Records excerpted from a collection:
_____
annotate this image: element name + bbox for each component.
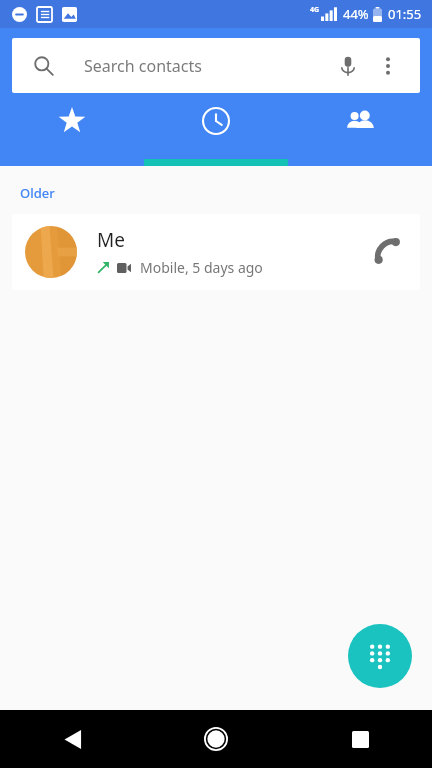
staticText: 4G	[310, 5, 320, 15]
button[interactable]: Dialpad	[348, 624, 412, 688]
staticText: 44%	[343, 5, 369, 23]
other: Search	[32, 54, 56, 78]
staticText: 01:55	[388, 5, 422, 23]
button[interactable]: Recent apps	[288, 710, 432, 768]
staticText: Older	[20, 184, 55, 202]
staticText: Search contacts	[84, 55, 202, 77]
button[interactable]: Contacts	[288, 107, 432, 137]
staticText: Mobile, 5 days ago	[140, 258, 263, 277]
button[interactable]: Search	[12, 38, 420, 93]
button[interactable]: Favourites	[0, 107, 144, 135]
button[interactable]: Call	[360, 224, 416, 280]
button[interactable]: Me	[12, 214, 420, 290]
button[interactable]: More options	[368, 46, 408, 86]
button[interactable]: Home	[144, 710, 288, 768]
staticText: Me	[97, 227, 125, 253]
button[interactable]: Voice search	[328, 46, 368, 86]
button[interactable]: Recents	[144, 107, 288, 135]
button[interactable]: Back	[0, 710, 144, 768]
_____
## Aim of the task:
From the entries above, return each line with the word "staticText" in it.

## Final answer:
staticText: 4G	[310, 5, 320, 15]
staticText: 44%	[343, 5, 369, 23]
staticText: 01:55	[388, 5, 422, 23]
staticText: Older	[20, 184, 55, 202]
staticText: Search contacts	[84, 55, 202, 77]
staticText: Mobile, 5 days ago	[140, 258, 263, 277]
staticText: Me	[97, 227, 125, 253]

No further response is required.